Un corps à corps d’idées
Mercredi 7 mars 1866
J’ai enfin obtenu l’aval de Sarcey pour la publication de notre article sur l’affaire du marquis de Harlay-Coëtguen. La vérité devait éclater sur ce corrompu ! Voyons maintenant les dégâts. Face au scandale, le journaliste est semblable à l’enfant fier de jeter sa pierre dans la mare : il est impatient de voir naître sur l’eau l’onde tant attendue.
Lundi 12 mars 1866
Paris n’est pas une ville de deux millions de Parisiens, mais de deux millions de pharisiens, tiens !
Et pourtant, toi, la capitale, je te voulais et j’ai tout fait pour t’obtenir. Mais qu’as-tu à présent ? Que me veux-tu, femme moqueuse et insatiable ?
L’autre jour, en effet, il m’est arrivé quelque chose d’étrange. J’étais au Café anglais, avec Banville, les frères Goncourt et mon jeune neveu, étudiant en lettres à la Sorbonne. Nous parlions affaires. Nous parlions fort, il est vrai. J’ai félicité Banville pour le poème qu’il m’avait envoyé la veille, et qui lui valut entre autres son entrée à la revue du Parnasse. Cet homme a du talent, j’en suis convaincu ! Son génie de la rime fait de lui le descendant inavoué de Marot.
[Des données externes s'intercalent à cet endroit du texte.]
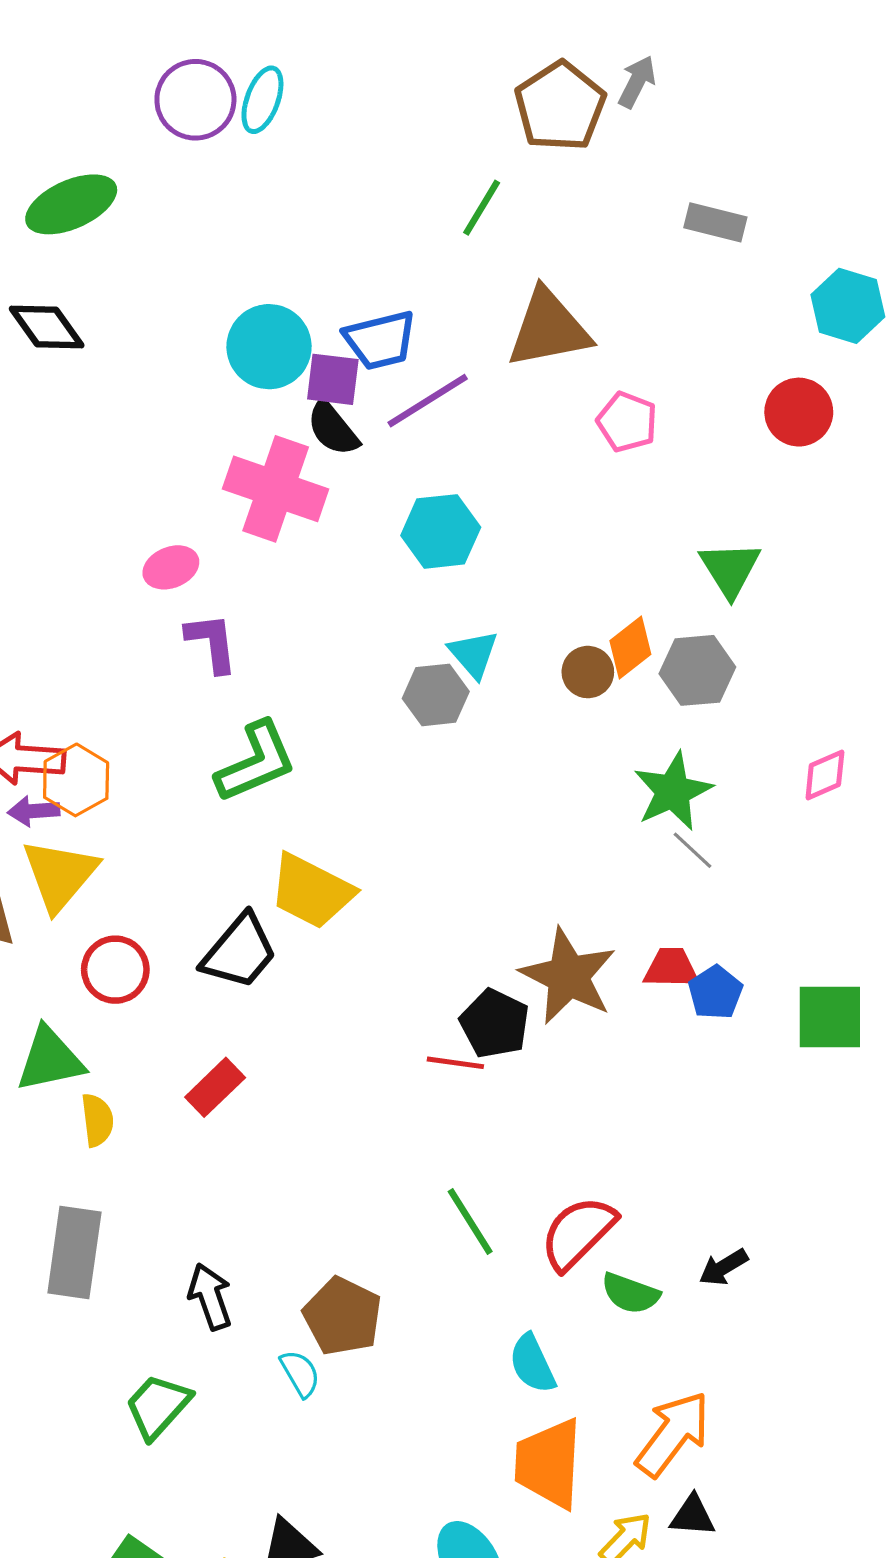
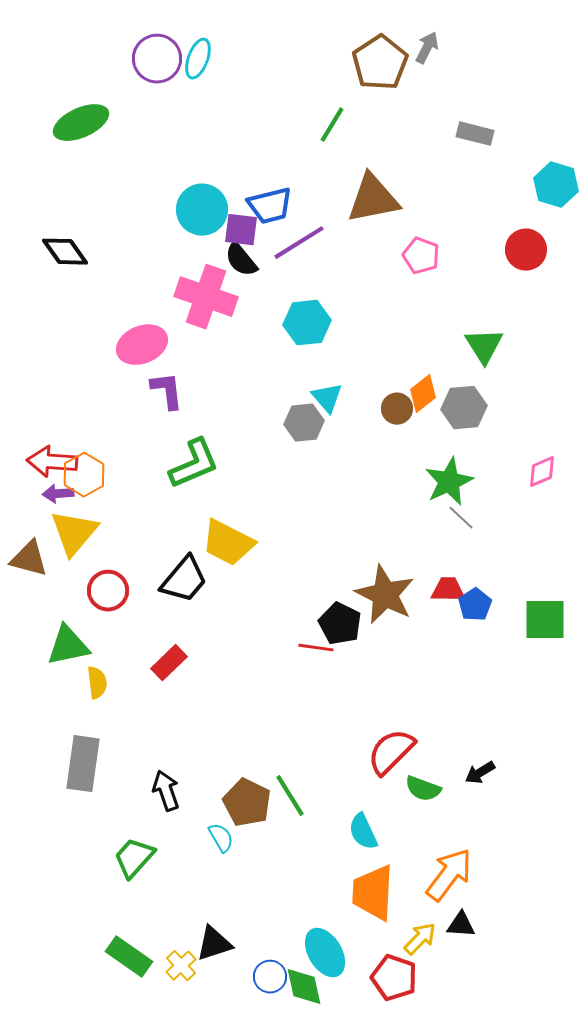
black diamond: (47, 327) -> (65, 252), moved
pink ellipse: (171, 567) -> (142, 345), size x1.5
green line: (470, 1221) -> (290, 796), moved

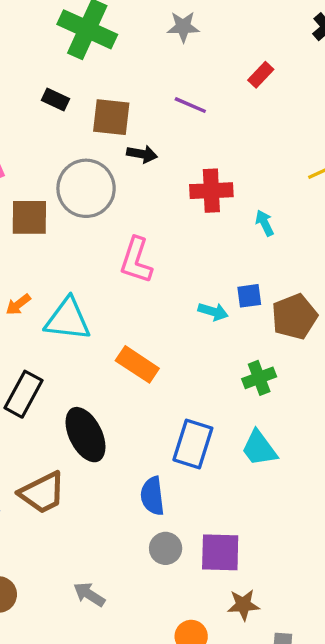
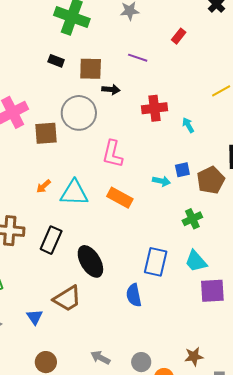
orange rectangle: (137, 364) -> (120, 198), moved
gray circle: (166, 548) -> (141, 362), moved
purple square: (220, 552) -> (212, 291), moved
Je me souviens avoir posé, tout comme mes confrères, ma redingote, dont les poches étaient tout à fait vides, sur le porte-manteau de bois à l’entrée. Nous fumions et nous plaisantions au sujet des demoiselles, car mon neveu, dans sa jeune et tendre innocence nous confiait ses débuts dans ce vaste monde. Joséphine, l’heureuse élue, alimentait le sujet de la discussion et empourprait les joues du pauvre jouvenceau. Il aurait fallu le voir !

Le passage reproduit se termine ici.